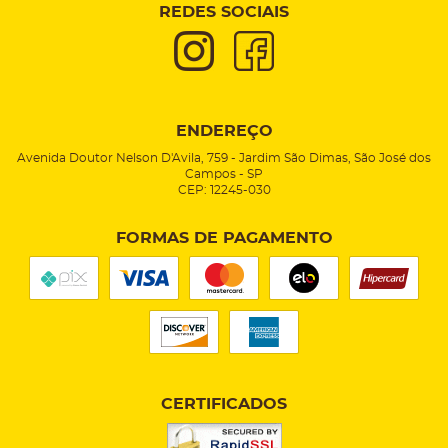
REDES SOCIAIS
ENDEREÇO
Avenida Doutor Nelson D'Avila, 759
-
Jardim São Dimas, São José dos
Campos
-
SP
CEP: 12245-030
FORMAS DE PAGAMENTO
CERTIFICADOS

· · · · · · ·

**What is needed:** Restate the entries above word for word, and keep the pictures out.

**Answer to this exercise:**
REDES SOCIAIS
ENDEREÇO
Avenida Doutor Nelson D'Avila, 759
-
Jardim São Dimas, São José dos
Campos
-
SP
CEP: 12245-030
FORMAS DE PAGAMENTO
CERTIFICADOS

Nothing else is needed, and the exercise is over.